Phases G1, S, and G2 are collectively called interphase.

Mitosis has four phases: prophase, metaphase, anaphase, and telophase.
Prophase- The chromosomes shorten and thicken and become more compact. The nuclear envelope disintegrates and releases the chromosomes into the cytosol.
The centrioles sprout elongated microtubules called spindle fibers. Some spindle fibers grow toward the chromosomes and become attached to the kinetochore on
each side of the centromere. The spindle fibers then tug on the chromosomes.
Metaphase- The chromosomes are lined up on the cell equator.
Anaphase- The sister chromatids are cleaved from each other at the centromere. The daughter chromosomes then migrate to opposite poles of the cell, guided by
the spindle fibers.
Telophase- The chromosomes cluster on each side of the cell, and the rough ER produces a new nuclear envelope are each cluster.
Telophase is the end of nuclear division but overlaps with cytokinesis, division of the cytoplasm into two cells.

INTEGUMENTARY SYSTEM
The skin also known as the integument, whereas the integumentary system consists of the skin and its accessory organs-the hair, nails, and cutaneous glands.
The skin consists of two layers: a keratinized stratified squamous epithelium called the epidermis and a deeper connective tissue layer called the dermis. Below the
dermis is another connective tissue layer, the hypodermis, which is not part of the skin but is customarily studied with it.
The skin is classified as thick or thin based on the relative thickness of the epidermis. Thick skin covers the palms, soles, and corresponding surfaces of the fingers and
toes. The rest of the body is covered with thin skin.

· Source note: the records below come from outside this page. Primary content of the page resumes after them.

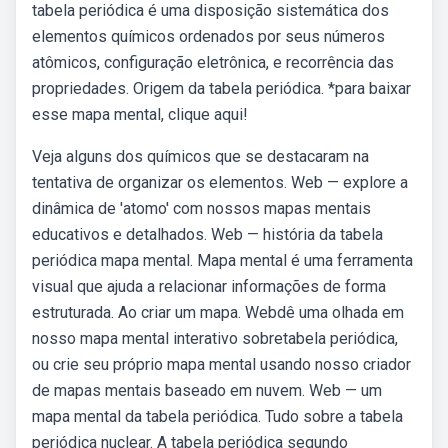
tabela periódica é uma disposição sistemática dos
elementos químicos ordenados por seus números
atômicos, configuração eletrônica, e recorrência das
propriedades. Origem da tabela periódica. *para baixar
esse mapa mental, clique aqui!
Veja alguns dos químicos que se destacaram na
tentativa de organizar os elementos. Web — explore a
dinâmica de 'atomo' com nossos mapas mentais
educativos e detalhados. Web — história da tabela
periódica mapa mental. Mapa mental é uma ferramenta
visual que ajuda a relacionar informações de forma
estruturada. Ao criar um mapa. Webdê uma olhada em
nosso mapa mental interativo sobretabela periódica,
ou crie seu próprio mapa mental usando nosso criador
de mapas mentais baseado em nuvem. Web — um
mapa mental da tabela periódica. Tudo sobre a tabela
periódica nuclear. A tabela periódica segundo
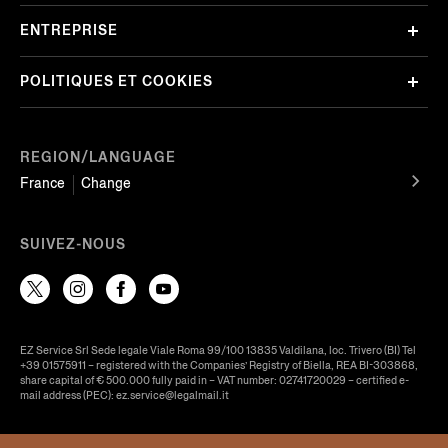
ENTREPRISE
POLITIQUES ET COOKIES
REGION/LANGUAGE
France
Change
SUIVEZ-NOUS
EZ Service Srl Sede legale Viale Roma 99/100 13835 Valdilana, loc. Trivero (BI) Tel
+39 01575911 – registered with the Companies’ Registry of Biella, REA BI-303868,
share capital of € 500.000 fully paid in – VAT number: 02741720029 – certified e-
mail address (PEC): ez.service@legalmail.it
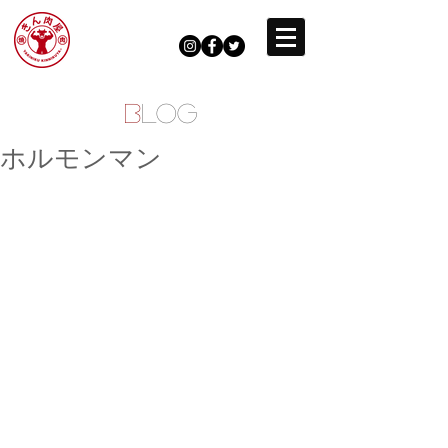
B
LOG
ホルモンマン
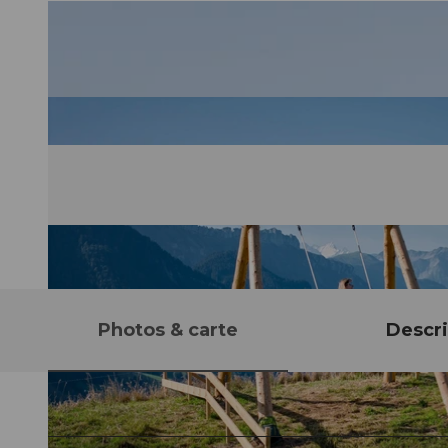
Photos & carte
Descri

The epidermis has five layers in thick skin. From deep to superficial, these layers are as follows:
Stratum basale- single layer of cells resting on the basement membrane.
Startum spinosum- consists of several layers of keratinocytes.
Stratum granulosum- consists of 3 to 5 layers of flat keratinocytes. The cells of this layer contain dark-staining granues.
Stratum lucidum- a thin, pale, featureless layer seen only in thick skin. The cells are packed with a clear protein named eleidin and have no nuclei or organelles.
Stratum corneum- consists of up to 30 layers of dead, scaly, keratinized cells that form a durable surface layer.

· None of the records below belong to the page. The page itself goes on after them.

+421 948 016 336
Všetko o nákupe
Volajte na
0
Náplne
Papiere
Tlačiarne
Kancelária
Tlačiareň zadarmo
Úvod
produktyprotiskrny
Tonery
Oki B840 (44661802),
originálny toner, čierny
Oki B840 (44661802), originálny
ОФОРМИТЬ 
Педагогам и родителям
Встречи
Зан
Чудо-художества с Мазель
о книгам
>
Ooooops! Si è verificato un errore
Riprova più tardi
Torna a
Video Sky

The dermis has two zones- the papillary layer and reticular layer. The papillary layer is the most superficial. It is a thin zone of areolar connective tissue in and near
the dermal papillae. The reticular layer is deeper and much thicker. It is composed of dense irregular connective tissue.
A hair is also known as a pilus. It is a slender filament of keratinized cells that grows from an oblique tube in the skin called a hair follicle.
Nails are clear, hard, derivatives of the stratum corneum.

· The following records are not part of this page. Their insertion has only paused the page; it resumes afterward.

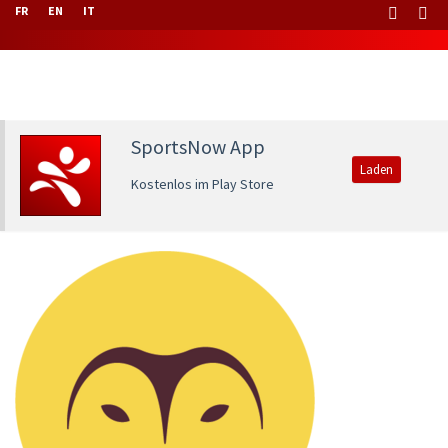
FR
EN
IT
SportsNow App
Laden
Kostenlos im Play Store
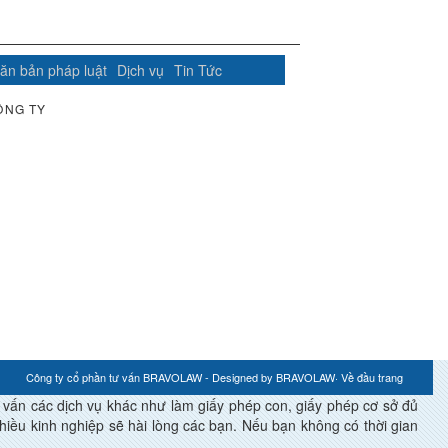
ăn bản pháp luật
Dịch vụ
Tin Tức
ÔNG TY
Công ty cổ phần tư vấn BRAVOLAW - Designed by
BRAVOLAW
·
Về đầu trang
́n các dịch vụ khác như làm giấy phép con, giấy phép cơ sở đủ
ều kinh nghiệp sẽ hài lòng các bạn. Nếu bạn không có thời gian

Sweat glands are of two kinds, merocrine and apocrine. Apocrine sweat glands are the scent glands that respond especially to stress and sexual stimulation. They are
not activated until puberty. Their ducts always opens into a nearby hair follicle. They are found on the regions of the body covered by pubic hair, axillary hair, and
beard hair. Their function is to secrete sex pheromones. Merocrine sweat glands are found everywhere on the body. Their duct opens into a sweat pore on the skin
surface. Their primary function is to cool the body, but they also excrete some of the same wastes as the kidneys.
Sebaceous glands produce an oily secretion called sebum.